With the rowcount spool there to avoid having to evaluate the

EXISTS (SELECT *
        FROM   #existingCustomers e2
        WHERE  e2.cust_nbr IS NULL) 

More than once.

This just seems to be a case where a small difference in assumptions can make quite a catastrophic difference in performance.

After updating a single row as below...

UPDATE #existingCustomers
SET    cust_nbr = NULL
WHERE  cust_nbr = 1;

... the query completed in less than a second. The row counts in actual and estimated versions of the plan are now nearly spot on.

SET STATISTICS TIME ON;
SET STATISTICS IO ON;

SELECT *
FROM   #potentialNewCustomers
WHERE  cust_nbr NOT IN (SELECT cust_nbr
                        FROM   #existingCustomers 
                       ) 

enter image description here

Zero rows are output as described above.

The Statistics Histograms and auto update thresholds in SQL Server are not granular enough to detect this kind of single row change. Arguably if the column is nullable it might be reasonable to work on the basis that it contains at least one NULL even if the statistics histogram doesn't currently indicate that there are any.

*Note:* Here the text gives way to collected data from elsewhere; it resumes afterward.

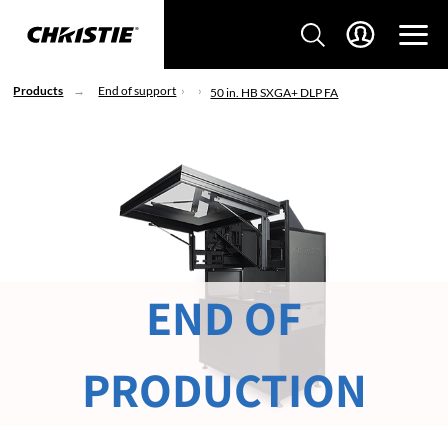
Products
End of support
50 in. HB SXGA+ DLP FA
END OF
PRODUCTION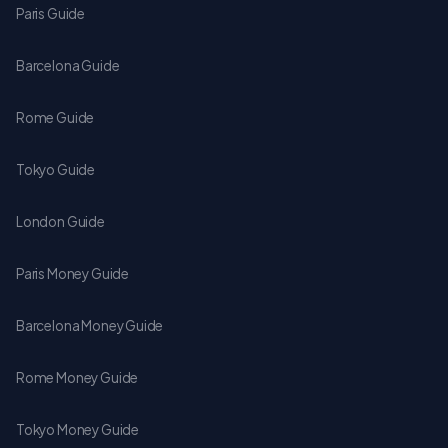
Paris Guide
Barcelona Guide
Rome Guide
Tokyo Guide
London Guide
Paris Money Guide
Barcelona Money Guide
Rome Money Guide
Tokyo Money Guide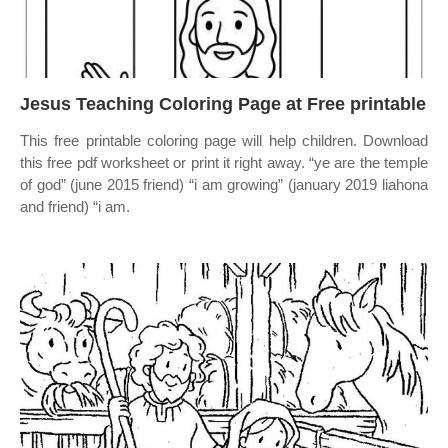
Jesus Teaching Coloring Page at Free printable
This free printable coloring page will help children. Download
this free pdf worksheet or print it right away. “ye are the temple
of god” (june 2015 friend) “i am growing” (january 2019 liahona
and friend) “i am.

Why does this query need a Row Count Spool operator? I don't think it's necessary for correctness, so what specific optimization is it trying to provide?

See Martin's thorough answer for this question. The key point is that if a single row within the NOT IN is NULL, the boolean logic works out such that "the correct response is to return zero rows". The Row Count Spool operator is optimizing this (necessary) logic.

Why does SQL Server estimate that the join to the Row Count Spool operator removes all rows?

Microsoft provides an excellent white paper on the SQL 2014 Cardinality Estimator. In this document, I found the following information:

The new CE assumes that the queried values do exist in the dataset even if the value falls out of the range of the histogram. The new CE in this example uses an average frequency that is calculated by multiplying the table cardinality by the density.

Often, such a change is a very good one; it greatly alleviates the ascending key problem and typically yields a more conservative query plan (higher row estimate) for values that are out-of-range based on the statistics histogram.

However, in this specific case, assuming that a NULL value will be found leads to the assumption that joining to the Row Count Spool will filter out all rows from #potentialNewCustomers. In the case where there in fact is a NULL row, this is a correct estimate (as seen in Martin's answer). However, in the case where there happens not to be a NULL row, the effect can be devastating because SQL Server produces a post-join estimate of 1 row regardless of how many input rows appear. This can lead to very poor join choices in the remainder of the query plan.

Is this a bug in SQL 2014? If so, I'll file in Connect. But I'd like a deeper understanding first.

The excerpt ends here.